*GOAL OF THE EXERCISE*. Only one stretch of the data below is needed. Output the lines from the one with "findings for your examiner?" up to and including the one with "Serves Cedar Lake, IN", exactly as they stand.

(Saved entries)
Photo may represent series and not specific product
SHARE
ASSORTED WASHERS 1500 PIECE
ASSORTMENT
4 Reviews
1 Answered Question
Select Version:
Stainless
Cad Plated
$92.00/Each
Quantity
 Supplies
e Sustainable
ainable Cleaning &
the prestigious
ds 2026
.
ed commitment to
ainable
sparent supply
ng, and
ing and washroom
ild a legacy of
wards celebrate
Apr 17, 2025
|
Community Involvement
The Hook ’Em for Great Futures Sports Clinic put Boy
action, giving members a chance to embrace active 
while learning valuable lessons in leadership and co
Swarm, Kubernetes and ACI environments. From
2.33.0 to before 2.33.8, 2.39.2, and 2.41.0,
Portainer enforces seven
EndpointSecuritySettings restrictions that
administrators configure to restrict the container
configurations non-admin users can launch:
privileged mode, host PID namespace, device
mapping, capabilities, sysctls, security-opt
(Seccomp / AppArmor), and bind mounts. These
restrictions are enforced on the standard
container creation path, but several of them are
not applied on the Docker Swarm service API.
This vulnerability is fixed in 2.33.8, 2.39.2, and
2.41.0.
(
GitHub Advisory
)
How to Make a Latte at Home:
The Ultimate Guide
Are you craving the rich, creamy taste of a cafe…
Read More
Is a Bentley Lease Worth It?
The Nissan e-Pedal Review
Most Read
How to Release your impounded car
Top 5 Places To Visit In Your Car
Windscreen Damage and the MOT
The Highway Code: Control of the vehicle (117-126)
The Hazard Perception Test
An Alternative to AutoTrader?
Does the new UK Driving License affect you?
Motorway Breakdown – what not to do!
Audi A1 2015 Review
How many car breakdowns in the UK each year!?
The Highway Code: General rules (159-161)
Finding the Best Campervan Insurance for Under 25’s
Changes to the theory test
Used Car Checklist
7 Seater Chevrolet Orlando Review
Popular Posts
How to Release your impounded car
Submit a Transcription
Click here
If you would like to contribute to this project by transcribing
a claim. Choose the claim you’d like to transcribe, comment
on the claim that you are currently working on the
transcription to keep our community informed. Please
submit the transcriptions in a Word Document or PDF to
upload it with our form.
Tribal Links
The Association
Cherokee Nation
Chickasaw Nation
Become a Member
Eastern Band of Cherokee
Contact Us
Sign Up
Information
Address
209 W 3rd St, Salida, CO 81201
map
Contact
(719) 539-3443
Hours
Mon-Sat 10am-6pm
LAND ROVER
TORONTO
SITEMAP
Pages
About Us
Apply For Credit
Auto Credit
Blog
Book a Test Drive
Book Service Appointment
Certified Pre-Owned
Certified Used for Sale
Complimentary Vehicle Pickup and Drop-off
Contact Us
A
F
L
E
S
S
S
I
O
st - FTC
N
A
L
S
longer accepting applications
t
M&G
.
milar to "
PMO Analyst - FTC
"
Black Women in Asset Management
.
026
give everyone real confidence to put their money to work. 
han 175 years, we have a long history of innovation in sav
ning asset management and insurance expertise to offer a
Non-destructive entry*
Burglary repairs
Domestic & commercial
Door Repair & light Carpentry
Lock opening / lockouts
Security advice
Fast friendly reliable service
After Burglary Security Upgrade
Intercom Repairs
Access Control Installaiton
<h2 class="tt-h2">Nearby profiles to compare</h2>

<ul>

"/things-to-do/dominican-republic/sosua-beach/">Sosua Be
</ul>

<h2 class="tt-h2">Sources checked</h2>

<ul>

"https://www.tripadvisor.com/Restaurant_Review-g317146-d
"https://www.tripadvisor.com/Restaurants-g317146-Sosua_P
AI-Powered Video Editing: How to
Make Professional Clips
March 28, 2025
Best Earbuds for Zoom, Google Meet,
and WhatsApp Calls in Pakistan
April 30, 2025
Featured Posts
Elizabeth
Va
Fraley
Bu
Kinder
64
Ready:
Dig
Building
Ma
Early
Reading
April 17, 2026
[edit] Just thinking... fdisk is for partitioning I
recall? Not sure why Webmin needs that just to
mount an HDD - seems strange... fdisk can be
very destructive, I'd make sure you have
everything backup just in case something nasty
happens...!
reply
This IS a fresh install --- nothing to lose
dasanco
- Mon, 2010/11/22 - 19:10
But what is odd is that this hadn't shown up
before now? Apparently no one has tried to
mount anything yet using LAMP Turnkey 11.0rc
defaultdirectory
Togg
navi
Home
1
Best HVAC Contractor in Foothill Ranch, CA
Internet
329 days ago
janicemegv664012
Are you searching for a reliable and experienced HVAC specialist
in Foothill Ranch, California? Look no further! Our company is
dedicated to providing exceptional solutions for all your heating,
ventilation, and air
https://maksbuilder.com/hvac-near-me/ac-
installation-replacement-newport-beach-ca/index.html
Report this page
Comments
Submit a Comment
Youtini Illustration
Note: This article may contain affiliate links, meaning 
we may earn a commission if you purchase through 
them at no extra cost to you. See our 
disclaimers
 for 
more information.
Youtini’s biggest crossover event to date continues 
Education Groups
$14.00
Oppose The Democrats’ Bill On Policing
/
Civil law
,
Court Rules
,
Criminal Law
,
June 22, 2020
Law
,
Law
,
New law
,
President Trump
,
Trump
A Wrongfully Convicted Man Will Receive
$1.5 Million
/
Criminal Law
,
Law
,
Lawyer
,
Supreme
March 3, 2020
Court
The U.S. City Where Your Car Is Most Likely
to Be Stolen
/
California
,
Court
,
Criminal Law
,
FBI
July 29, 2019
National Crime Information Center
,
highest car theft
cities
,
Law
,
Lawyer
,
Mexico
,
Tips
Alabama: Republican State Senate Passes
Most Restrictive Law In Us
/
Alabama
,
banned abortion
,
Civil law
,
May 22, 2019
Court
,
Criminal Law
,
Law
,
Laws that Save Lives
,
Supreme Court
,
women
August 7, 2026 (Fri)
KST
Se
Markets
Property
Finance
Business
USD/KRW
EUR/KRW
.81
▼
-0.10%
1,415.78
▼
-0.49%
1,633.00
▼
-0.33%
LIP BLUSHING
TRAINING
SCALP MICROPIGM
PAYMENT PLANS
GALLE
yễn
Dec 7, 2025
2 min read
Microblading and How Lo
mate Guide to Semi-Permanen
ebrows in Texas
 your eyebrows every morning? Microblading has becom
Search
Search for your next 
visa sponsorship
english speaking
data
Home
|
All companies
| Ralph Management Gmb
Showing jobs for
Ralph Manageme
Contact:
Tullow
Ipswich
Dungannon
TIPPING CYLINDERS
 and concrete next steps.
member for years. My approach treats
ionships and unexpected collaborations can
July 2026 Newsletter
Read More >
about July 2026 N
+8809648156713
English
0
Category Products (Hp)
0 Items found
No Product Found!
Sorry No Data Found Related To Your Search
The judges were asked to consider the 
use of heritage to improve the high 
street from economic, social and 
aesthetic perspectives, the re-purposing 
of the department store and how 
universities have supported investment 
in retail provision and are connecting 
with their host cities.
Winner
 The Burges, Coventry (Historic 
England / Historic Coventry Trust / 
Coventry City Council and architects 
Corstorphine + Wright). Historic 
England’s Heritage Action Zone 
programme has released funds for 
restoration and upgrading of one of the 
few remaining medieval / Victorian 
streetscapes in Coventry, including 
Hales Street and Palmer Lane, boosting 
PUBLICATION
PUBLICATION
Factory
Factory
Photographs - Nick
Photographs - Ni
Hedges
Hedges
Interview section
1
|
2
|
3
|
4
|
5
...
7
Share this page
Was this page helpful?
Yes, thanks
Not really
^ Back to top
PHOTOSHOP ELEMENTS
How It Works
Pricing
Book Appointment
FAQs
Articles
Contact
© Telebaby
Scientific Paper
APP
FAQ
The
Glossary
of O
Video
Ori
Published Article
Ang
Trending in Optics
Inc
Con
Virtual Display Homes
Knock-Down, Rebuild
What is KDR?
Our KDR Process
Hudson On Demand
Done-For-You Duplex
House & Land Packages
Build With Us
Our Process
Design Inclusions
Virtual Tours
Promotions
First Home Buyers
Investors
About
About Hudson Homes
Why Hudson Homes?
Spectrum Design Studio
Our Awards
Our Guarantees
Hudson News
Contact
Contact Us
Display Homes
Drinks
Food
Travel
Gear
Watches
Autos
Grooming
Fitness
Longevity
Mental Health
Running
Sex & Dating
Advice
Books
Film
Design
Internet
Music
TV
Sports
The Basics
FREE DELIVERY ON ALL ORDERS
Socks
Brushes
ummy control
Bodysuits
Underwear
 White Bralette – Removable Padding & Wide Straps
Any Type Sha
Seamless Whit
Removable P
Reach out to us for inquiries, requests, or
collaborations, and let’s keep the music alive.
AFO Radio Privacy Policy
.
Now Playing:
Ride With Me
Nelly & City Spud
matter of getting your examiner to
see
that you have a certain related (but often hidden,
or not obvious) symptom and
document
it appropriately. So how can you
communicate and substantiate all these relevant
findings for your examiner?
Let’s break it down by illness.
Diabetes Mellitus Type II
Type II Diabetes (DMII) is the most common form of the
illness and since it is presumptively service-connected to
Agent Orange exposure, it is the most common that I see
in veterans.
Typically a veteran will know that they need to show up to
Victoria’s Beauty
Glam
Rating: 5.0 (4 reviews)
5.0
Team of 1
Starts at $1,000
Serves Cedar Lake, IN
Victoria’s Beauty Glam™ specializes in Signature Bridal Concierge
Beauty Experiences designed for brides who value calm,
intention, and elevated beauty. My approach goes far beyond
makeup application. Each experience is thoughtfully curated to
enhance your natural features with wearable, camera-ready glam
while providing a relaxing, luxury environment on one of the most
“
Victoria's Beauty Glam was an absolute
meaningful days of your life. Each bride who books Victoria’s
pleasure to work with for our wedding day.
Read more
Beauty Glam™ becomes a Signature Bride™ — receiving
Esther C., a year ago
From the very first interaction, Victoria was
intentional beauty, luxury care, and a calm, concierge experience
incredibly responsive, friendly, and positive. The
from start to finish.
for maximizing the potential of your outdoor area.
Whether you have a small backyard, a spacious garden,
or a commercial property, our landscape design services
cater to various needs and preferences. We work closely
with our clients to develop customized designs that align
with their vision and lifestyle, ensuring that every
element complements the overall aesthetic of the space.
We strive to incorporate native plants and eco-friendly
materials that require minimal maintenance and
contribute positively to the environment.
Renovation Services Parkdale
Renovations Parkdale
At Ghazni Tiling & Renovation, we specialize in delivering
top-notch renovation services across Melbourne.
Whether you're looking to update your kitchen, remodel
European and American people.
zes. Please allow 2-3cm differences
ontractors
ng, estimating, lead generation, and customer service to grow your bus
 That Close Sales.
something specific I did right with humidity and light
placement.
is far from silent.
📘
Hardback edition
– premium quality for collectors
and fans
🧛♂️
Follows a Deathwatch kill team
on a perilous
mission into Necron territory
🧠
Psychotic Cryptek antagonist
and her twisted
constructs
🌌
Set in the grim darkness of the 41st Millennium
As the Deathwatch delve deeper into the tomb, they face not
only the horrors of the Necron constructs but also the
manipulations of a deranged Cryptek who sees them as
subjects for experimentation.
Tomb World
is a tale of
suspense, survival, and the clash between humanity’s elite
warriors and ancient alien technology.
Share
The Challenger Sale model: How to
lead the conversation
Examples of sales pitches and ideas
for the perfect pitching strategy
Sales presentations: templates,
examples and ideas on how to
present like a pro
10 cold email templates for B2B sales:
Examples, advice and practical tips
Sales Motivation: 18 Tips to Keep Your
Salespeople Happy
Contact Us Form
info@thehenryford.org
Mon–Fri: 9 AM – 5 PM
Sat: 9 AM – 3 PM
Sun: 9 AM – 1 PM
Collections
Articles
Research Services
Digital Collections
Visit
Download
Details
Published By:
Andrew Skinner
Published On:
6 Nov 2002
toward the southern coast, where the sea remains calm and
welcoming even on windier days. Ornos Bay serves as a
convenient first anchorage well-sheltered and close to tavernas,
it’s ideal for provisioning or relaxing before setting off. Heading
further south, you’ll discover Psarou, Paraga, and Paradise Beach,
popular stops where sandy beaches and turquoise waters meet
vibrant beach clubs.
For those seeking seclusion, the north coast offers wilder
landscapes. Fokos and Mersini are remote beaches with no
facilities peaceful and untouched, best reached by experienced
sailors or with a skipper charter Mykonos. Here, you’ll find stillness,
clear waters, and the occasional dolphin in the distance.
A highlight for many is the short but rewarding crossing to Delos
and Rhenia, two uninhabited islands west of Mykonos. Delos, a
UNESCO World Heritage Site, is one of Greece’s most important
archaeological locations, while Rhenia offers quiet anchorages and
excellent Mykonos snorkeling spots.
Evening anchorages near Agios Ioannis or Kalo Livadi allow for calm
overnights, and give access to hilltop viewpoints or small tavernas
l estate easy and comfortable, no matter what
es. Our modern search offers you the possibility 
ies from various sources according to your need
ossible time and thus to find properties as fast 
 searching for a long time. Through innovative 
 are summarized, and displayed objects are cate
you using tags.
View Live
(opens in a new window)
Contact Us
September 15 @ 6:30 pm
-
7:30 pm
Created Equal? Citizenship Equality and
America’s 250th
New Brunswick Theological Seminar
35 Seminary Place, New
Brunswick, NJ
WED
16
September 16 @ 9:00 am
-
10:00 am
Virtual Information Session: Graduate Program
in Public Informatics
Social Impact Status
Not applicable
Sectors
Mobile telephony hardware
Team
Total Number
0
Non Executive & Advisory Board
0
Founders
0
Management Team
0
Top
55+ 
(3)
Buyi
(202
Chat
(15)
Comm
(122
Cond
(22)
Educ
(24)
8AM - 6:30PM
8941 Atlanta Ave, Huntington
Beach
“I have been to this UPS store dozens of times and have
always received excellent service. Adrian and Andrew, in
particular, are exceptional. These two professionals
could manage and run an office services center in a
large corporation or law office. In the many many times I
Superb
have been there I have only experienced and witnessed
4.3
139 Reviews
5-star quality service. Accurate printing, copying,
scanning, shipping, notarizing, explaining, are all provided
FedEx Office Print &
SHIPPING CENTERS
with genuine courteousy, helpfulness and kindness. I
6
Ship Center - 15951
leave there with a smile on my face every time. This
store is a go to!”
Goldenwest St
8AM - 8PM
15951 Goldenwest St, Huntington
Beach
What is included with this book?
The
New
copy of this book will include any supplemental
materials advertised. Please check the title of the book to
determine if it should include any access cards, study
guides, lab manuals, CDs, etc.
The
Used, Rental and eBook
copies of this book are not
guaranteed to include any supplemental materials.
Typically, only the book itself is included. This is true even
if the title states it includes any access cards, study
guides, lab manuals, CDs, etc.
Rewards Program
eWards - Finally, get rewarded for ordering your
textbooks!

*TASK OUTPUT*.
findings for your examiner?
Let’s break it down by illness.
Diabetes Mellitus Type II
Type II Diabetes (DMII) is the most common form of the
illness and since it is presumptively service-connected to
Agent Orange exposure, it is the most common that I see
in veterans.
Typically a veteran will know that they need to show up to
Victoria’s Beauty
Glam
Rating: 5.0 (4 reviews)
5.0
Team of 1
Starts at $1,000
Serves Cedar Lake, IN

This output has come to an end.